The earliest records of the use of Neijia Quan (Internal arts) where in the 1600’s, these were an inscription on the tombstone of Wang Zhengnan (1669), a text Neijia Quan by Huang Baijia (1676) and a biography of Zhang Songxi in the government records of Ningbo (1683). Further in some of the boxing manuscripts of Jiangxi Zimen Quan, it refers to the integration of the earlier boxing (Ying Men/Yue Jia Quan) with the boxing of Songxi Neijiaquan. The early inheritor of Neijia boxing in Wenzhou a place especially noted for hard, rigid methods, was Chen Zhoutong, it then had been practised by notables such as Huang Baijia and Zhang Songxi.
Essentially the modern version of combining the arts of Taiji, Xingyi and Baguazhang as Neijia is a much later construct, and many cases the borrowed some historical references to the Neijiaquan of old but had no real connection to it other than conceptually. Over time Songxi Neijiaquan found new roots in Sichuan where it has remained with its unique principles relatively in tact for generations yet also absorbing some of the local Emei boxing methods.

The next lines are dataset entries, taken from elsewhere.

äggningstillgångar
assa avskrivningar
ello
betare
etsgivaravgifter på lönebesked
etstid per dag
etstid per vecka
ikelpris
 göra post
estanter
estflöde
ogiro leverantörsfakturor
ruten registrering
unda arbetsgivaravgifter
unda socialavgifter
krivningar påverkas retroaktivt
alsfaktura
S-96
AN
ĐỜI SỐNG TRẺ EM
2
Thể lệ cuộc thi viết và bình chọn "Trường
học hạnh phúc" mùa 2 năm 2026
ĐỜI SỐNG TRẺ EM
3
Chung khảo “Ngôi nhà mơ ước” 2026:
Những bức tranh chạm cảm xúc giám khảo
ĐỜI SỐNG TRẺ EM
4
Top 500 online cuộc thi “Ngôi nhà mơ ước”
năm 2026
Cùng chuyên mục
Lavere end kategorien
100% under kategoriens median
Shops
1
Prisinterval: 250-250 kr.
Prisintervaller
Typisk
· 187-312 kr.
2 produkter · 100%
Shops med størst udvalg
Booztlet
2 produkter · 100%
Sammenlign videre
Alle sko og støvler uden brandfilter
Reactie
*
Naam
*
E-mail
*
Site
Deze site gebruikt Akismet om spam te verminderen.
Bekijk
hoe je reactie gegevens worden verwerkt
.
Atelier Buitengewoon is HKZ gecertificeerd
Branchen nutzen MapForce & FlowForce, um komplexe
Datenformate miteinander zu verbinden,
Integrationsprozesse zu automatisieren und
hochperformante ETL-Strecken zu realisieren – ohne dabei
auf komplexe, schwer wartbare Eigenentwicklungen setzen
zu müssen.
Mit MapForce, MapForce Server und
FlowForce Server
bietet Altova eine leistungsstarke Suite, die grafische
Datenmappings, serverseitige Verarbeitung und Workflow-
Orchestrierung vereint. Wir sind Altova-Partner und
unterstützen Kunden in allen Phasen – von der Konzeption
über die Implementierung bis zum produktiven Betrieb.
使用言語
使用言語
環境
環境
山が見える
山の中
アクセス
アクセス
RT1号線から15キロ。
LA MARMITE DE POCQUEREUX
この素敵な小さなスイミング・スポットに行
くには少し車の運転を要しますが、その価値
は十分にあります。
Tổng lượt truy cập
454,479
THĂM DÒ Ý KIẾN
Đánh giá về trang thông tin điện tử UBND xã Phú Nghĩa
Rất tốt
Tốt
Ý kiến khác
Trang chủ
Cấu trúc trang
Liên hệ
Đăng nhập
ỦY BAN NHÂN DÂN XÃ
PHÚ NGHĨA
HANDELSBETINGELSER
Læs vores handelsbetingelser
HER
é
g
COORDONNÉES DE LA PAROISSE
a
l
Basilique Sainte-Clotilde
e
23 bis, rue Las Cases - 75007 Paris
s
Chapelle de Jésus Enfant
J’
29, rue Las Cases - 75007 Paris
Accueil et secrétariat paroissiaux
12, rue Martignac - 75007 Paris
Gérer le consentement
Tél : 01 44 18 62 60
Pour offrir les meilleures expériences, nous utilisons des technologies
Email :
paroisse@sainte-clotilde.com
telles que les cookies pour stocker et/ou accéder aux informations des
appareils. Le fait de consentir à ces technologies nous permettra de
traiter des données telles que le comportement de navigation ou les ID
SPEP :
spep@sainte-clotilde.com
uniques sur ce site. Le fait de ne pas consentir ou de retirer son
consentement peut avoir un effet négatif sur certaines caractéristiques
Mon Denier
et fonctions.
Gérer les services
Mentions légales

Songxi Neijia Quan combines softness with hardness, slow and fast movements, use softness to neutralize and hardness to strike. Its footwork is often not confrontational often evading and entering from the sides, the use of absorption, grappling, striking and throws. Zhang Wuting was a Logistics Security officer who worked for the Xingshun Security Bureau and later taught Chen Xiaodong in Sichuan. Chen had originally practised under Zhou Xiangting so had good foundation. It was then Chen Xiaodong and his students/descendants that solidified the practice of Songxi Neijiaquan across Sichuan.